Long-only venture limits price discovery

Diving deeper into

Dan Akivis, senior associate at Expansion VC, on selling secondary and managing LP relationships

Interview
as long as venture is a long only game, you by definition are not going to have the most fair pricing of securities.
Analyzed 3 sources

The core problem is that private venture prices are often negotiation outcomes, not market clearing prices. In practice, one lead investor names a price in a round, the company limits disclosure, and there is almost no natural mechanism for skeptics to push price down. That leaves buyers relying on sparse information, broker color, and round marks, which helps explain why secondary discounts and sudden post IPO resets are so common.

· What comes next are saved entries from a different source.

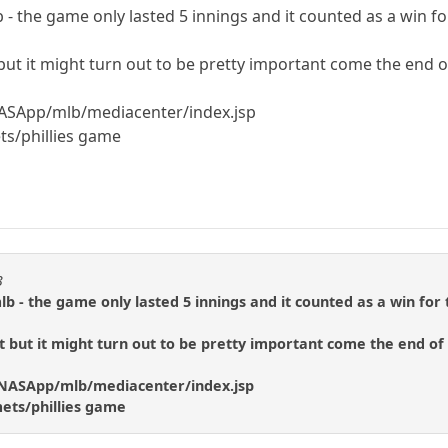
 - the game only lasted 5 innings and it counted as a win fo
 but it might turn out to be pretty important come the end 
NASApp/mlb/mediacenter/index.jsp
ets/phillies game
3
lb - the game only lasted 5 innings and it counted as a win for 
t but it might turn out to be pretty important come the end of
m/NASApp/mlb/mediacenter/index.jsp
mets/phillies game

  • Without short sellers, private markets mostly hear from believers. That matters because a public stock gets pressure from both buyers and skeptics every day, while a startup share may get repriced only when a new round happens, often every 1 to 2 years.
  • The practical result is stale pricing. Secondary buyers often anchor to the last preferred round and then demand a blanket discount because they do not have current financials or regular company updates. That discount is a crude substitute for real price discovery.
  • More regular secondary trading can tighten that gap. Cases like Spotify showed that repeated private transactions plus recurring disclosures created a usable price history before listing, instead of forcing the public market to discover all the bad news and good news at once.

Where this heads is toward more structured private liquidity, more recurring disclosure, and a clearer split between companies that welcome market feedback and companies that avoid it. As that infrastructure improves, venture pricing should get less flattering in the short run and more useful in the long run, for employees, funds, and future investors.